Domain knowledge matters. A leader must know enough to be competent at their craft to moderate discussions and serve as final approver. But dictating solutions denies people the opportunity to develop professionally and turns them into spectators. When leaders listen to understand and discern, people open up. They own outcomes because they helped shape them.

There are countless stories of “terrible managers” who rose from hands-on roles without preparation. They micromanage, override decisions, and wonder why turnover spikes.

The culprit? A pattern too common to ignore: promote the high-performing but unprepared individual contributor, watch them struggle as a manager, and leave the team to suffer the consequences.

Promoting your best individual contributor to manager is often a quiet demotion for the team and sometimes for the person. The company loses a star contributor and gains a novice leader. Preparedness is key to succeeding in a new role.

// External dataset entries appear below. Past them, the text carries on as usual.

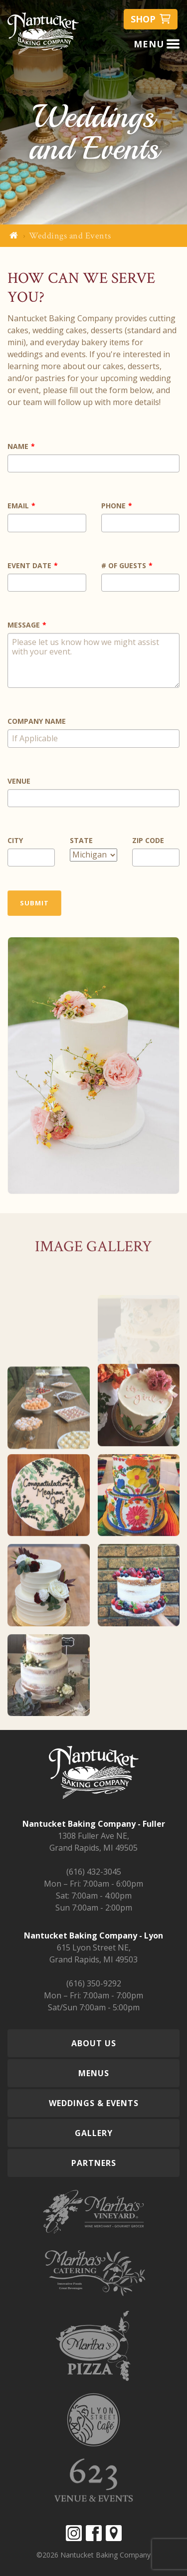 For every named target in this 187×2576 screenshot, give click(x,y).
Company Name (36, 721)
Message (23, 625)
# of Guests (123, 565)
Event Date (29, 565)
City (15, 840)
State (81, 840)
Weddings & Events (94, 2103)
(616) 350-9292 (93, 1983)
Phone (113, 505)
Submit (34, 902)
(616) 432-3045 (93, 1871)
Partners (93, 2162)
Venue (18, 781)
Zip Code (148, 840)
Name (17, 446)
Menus (93, 2073)
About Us (93, 2043)
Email (18, 505)
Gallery (94, 2133) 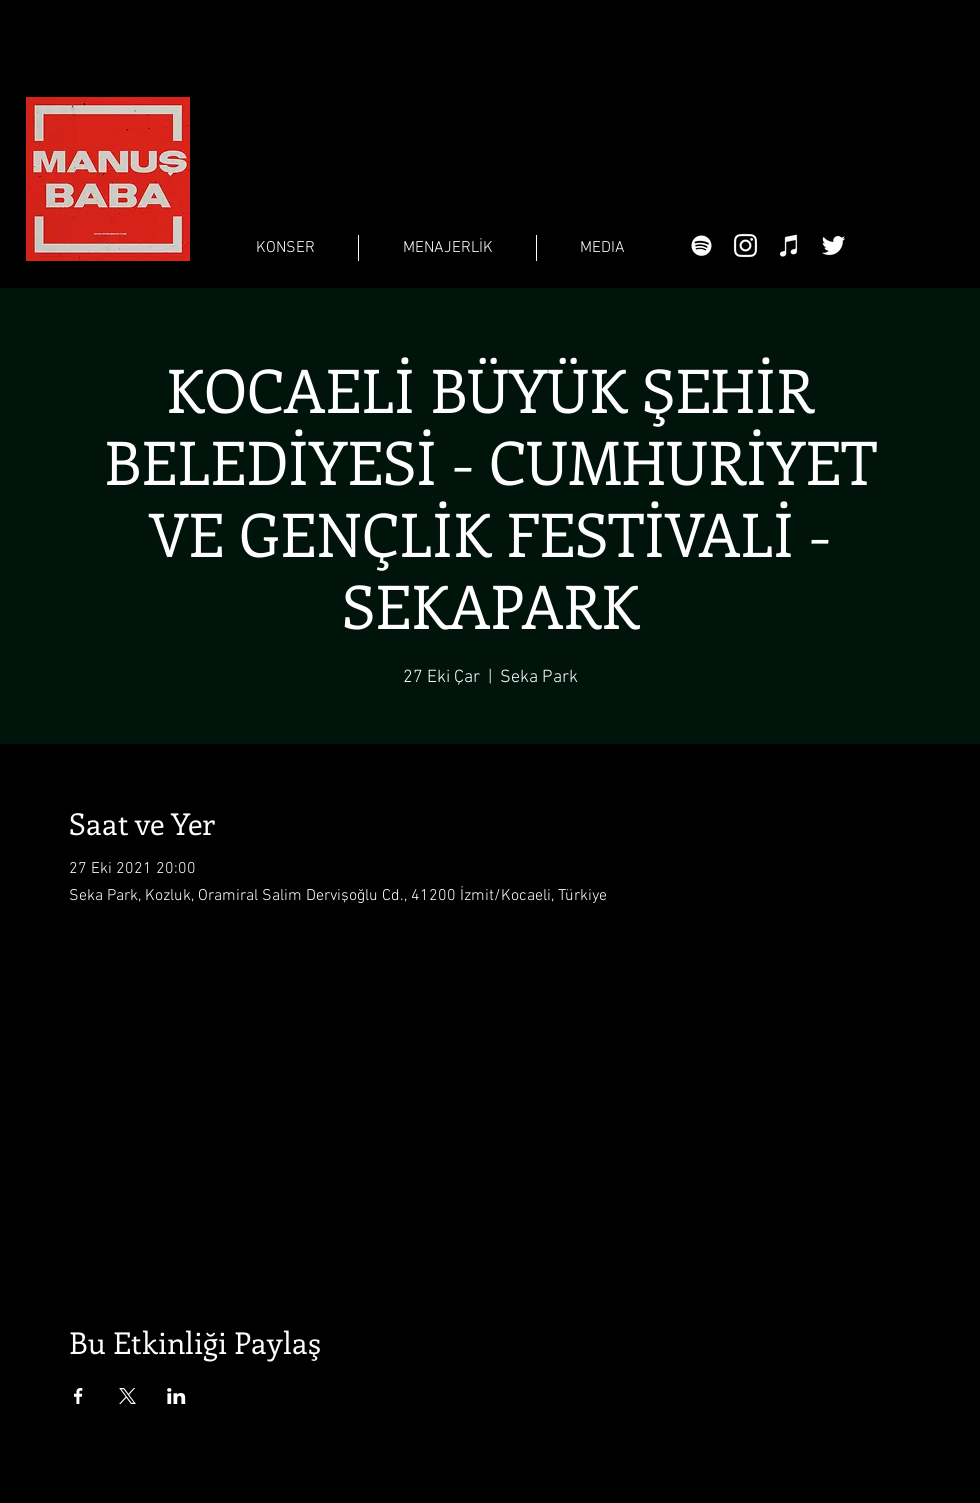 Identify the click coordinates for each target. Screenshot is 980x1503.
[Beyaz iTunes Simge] (789, 245)
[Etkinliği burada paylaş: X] (127, 1396)
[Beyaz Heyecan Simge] (833, 245)
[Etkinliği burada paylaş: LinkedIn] (176, 1396)
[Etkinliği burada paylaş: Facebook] (78, 1396)
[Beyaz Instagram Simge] (745, 245)
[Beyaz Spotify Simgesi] (701, 245) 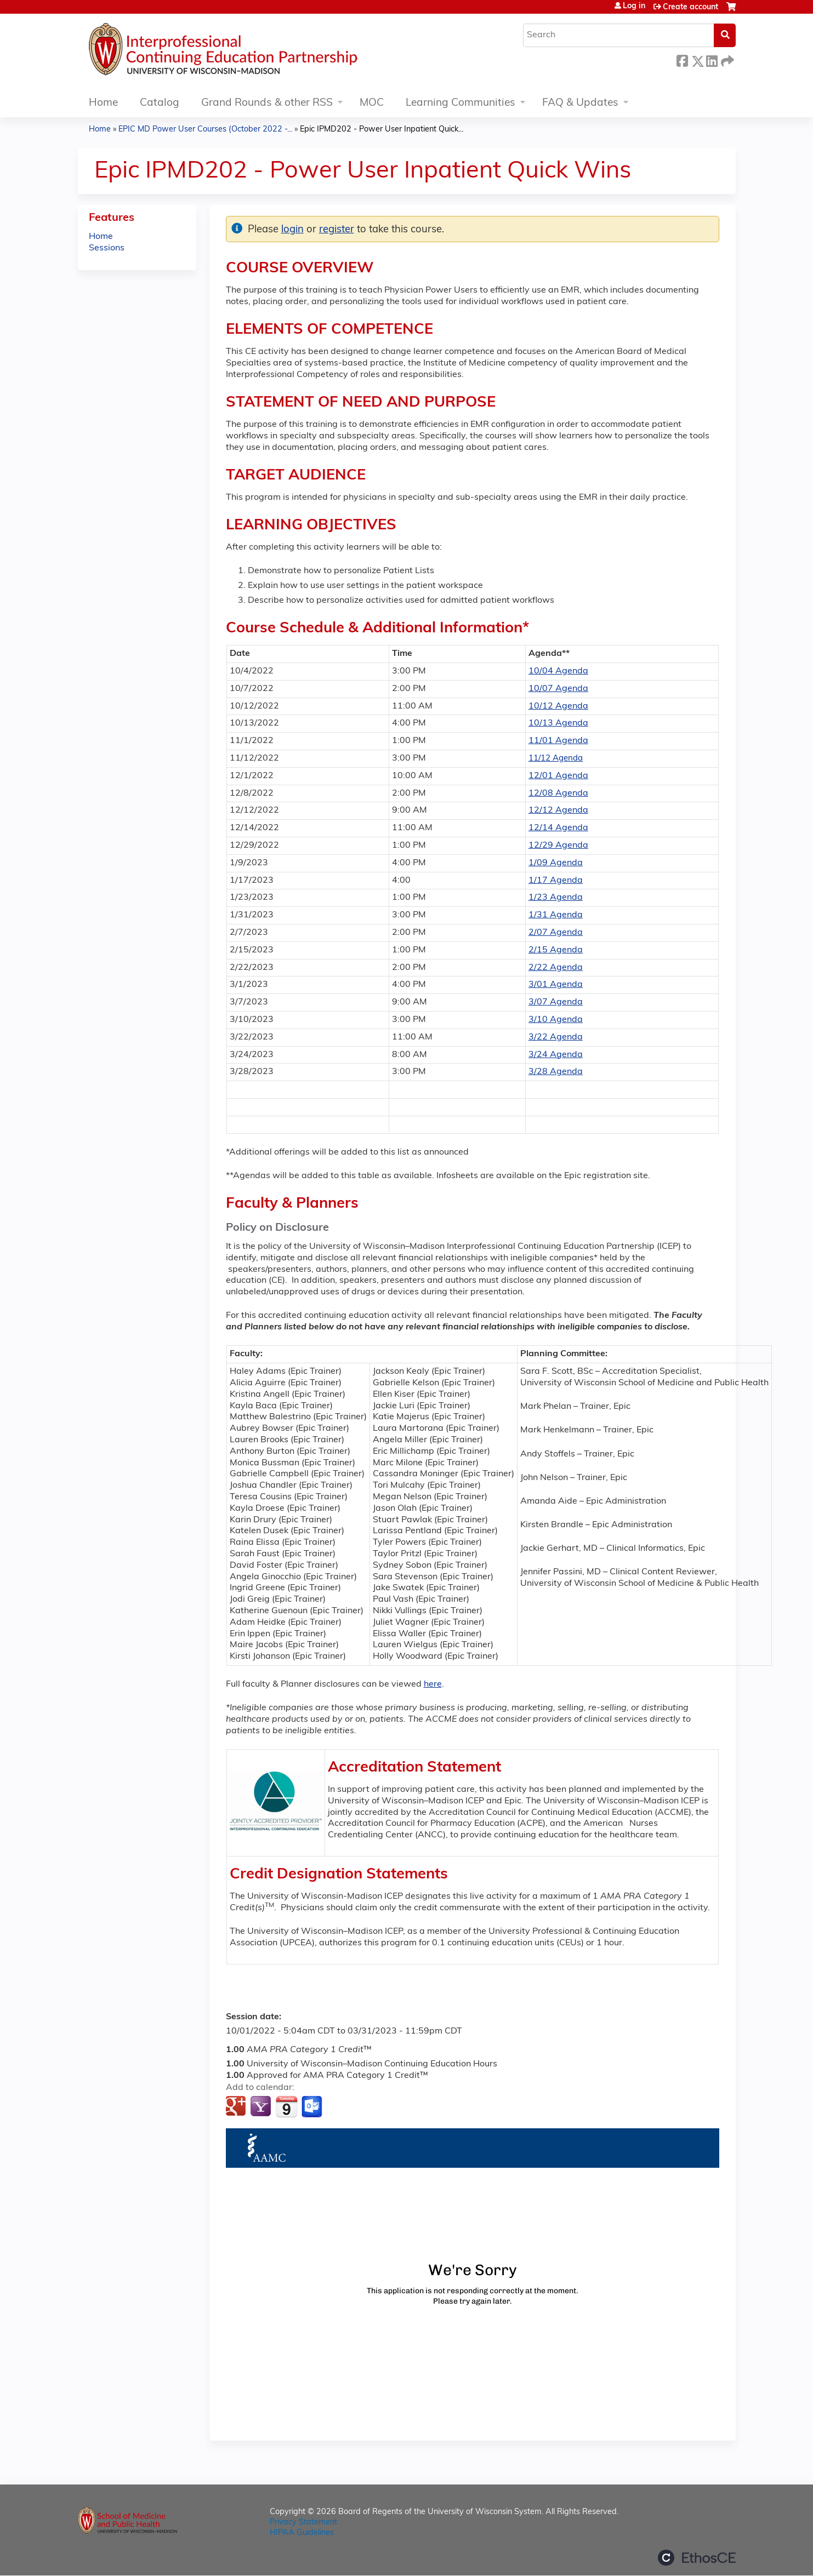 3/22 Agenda (555, 1037)
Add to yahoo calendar (262, 2107)
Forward (726, 59)
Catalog (159, 103)
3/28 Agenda (555, 1071)
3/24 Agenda (555, 1054)
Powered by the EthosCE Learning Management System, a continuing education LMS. (697, 2558)
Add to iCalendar (286, 2106)
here (433, 1684)
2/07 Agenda (555, 932)
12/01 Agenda (558, 776)
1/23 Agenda (555, 897)
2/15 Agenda (555, 950)
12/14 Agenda (558, 828)
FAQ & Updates (580, 103)
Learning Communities (460, 103)
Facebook (681, 59)
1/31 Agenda (555, 915)
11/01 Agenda (558, 740)
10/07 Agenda (558, 688)
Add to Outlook (313, 2107)
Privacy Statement (303, 2522)
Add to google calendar (237, 2107)
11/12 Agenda (555, 759)
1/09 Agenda (555, 863)
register (336, 230)
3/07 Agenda (555, 1002)
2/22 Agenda (555, 967)
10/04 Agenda (558, 671)
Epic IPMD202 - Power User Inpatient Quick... (381, 129)
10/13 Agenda (558, 723)
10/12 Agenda (558, 706)
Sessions (106, 248)
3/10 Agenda (555, 1019)
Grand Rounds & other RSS (267, 103)
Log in (634, 6)
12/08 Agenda (558, 793)
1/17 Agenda (555, 880)
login (292, 230)
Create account (690, 7)
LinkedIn (711, 59)
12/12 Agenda (558, 810)
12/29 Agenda (558, 845)
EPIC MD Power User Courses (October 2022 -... (205, 129)
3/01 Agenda (555, 984)
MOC (372, 103)
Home (103, 103)
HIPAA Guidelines (302, 2533)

Letting Go and Embracing a New Role

Insisting on knowing every detail abdicates the responsibilities of the new role. Leadership and management focus on the team’s output: delivered at reasonable speed, within affordable budget, and to quality standards.

With larger teams and more complex projects, a know-it-all manager becomes a bottleneck. Not only in the effort required to keep up with everything, but also in frustrating the team. Decisions pile up on one person, progress and innovation slow down, and burnout spreads.

Before defining leadership and management according to your own view of the world, those in leadership positions should ask: What is the canonical definition? What is truly expected?

You may be asking yourself:

  • Is there a formal definition for leadership? Yes, there is.
  • Is there a formal definition for management? Yes, there is.

I’ll cover formal definitions in a future essay. Subscribe if you want to be the first to know, or send me a message at https://dalmocirne.com/contact

The Real Cost and the Way Forward

The costs are invisible and intangible, yet everyone knows they are very high. The price is paid by everyone, yet many see the situation as the unavoidable cost of doing business.

It doesn’t have to be that way. The fix begins with preparedness. Management is a distinct craft, not a reward for past output. And if a person is not ready for it, the new role may feel like a punishment.

In part, leadership is about getting it right, rather than being right. The two metrics that really matter are the output and longevity of teams. Consistent output over a long period of time is only possible if accompanied with high quality and reasonable costs. Team longevity is only possible when doing meaningful work, realistic timelines, and great leadership.

One final point: discussion is collective, but the final call is yours alone. Never hide behind consensus to avoid making a decision. Choosing and living with its consequences is the price, the expectation, and the privilege of leadership.